How to Get Over a Bad Day and Stop Being Unhappy by Learning About Emotions (Part One)

How often do you have a bad day, a very bad day? Everything you do on that day is wrong, everything you say is a mistake. You feel like everyone is hating you. You are getting angry. Your face is getting red. You feel lonely. You don’t feel like eating, even though you are hungry. And you just want this day to over with so that you can start all over again.

I have had these days, more than I can bear. Even a day with perfect start can turn into a mess. I was angry all the time. I started hating myself for having such bad luck.

But each of these days has taught me a new thing. I learnt about emotions and found out how understanding emotions, but not having them, can be a powerful thing.

The more you learn about emotions, the better you will understand why and how people think and act. You will develop strong communication skills. Your creative thinking process and complex problem solving skills will take an entire new path.

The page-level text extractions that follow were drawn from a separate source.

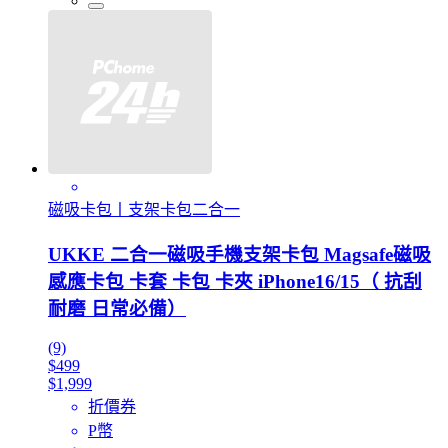
磁吸卡包丨支架卡包二合一
UKKE 二合一磁吸手機支架卡包 Magsafe磁吸
感應卡包 卡套 卡包 卡夾 iPhone16/15（ 抗刮
耐磨 日常必備）
(9)
$499
$1,999
折價券
P幣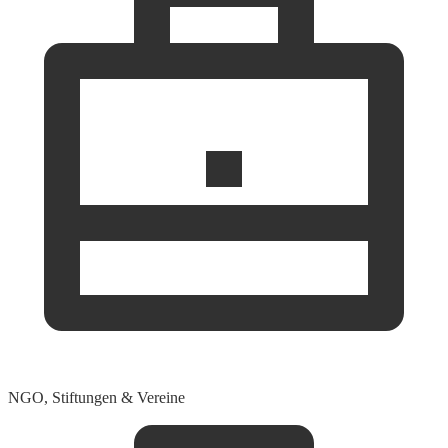
NGO, Stiftungen & Vereine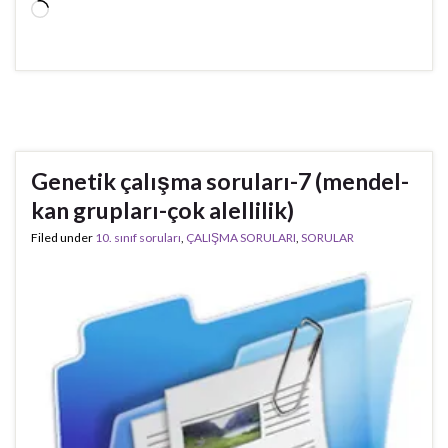
Yükleniyor...
Genetik çalışma soruları-7 (mendel-
kan grupları-çok alellilik)
Filed under
10. sınıf soruları
,
ÇALIŞMA SORULARI
,
SORULAR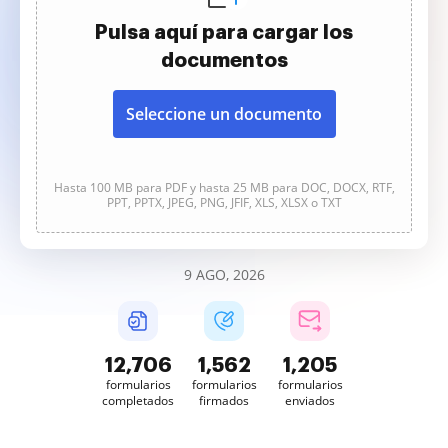
Pulsa aquí para cargar los
documentos
Seleccione un documento
Hasta 100 MB para PDF y hasta 25 MB para DOC, DOCX, RTF,
PPT, PPTX, JPEG, PNG, JFIF, XLS, XLSX o TXT
9 AGO, 2026
12,707
1,562
1,205
formularios
formularios
formularios
completados
firmados
enviados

But the best thing that will happen to you is you will learn to understand your own emotions much better. You will gain more control on your actions and in your life. And that is how I learnt to stop being unhappy on a really bad day.

I started noticing that I feel different emotion for each of the tiny events of my days. Some of them make me happy, but many of them make me sad, angry and depressed, leading towards a very bitter day.

I found out that most of the events that cause negative emotion usually occur for a very short period of time, sometimes not even for more than a few minutes. But if I get angry or depressed within those few minutes, I remain angry the whole day. So I started thinking what if I can teach myself not to lose temper, not to lose control of my emotions for that time being?

So, I started to control myself to keep calm and just let the time pass. I started to keep my mouth shut, and shift my focus onto a different thing. Simply I was not letting the emotion get into my head (or into my heart). It was not easy at first, but after some time, it became habitual.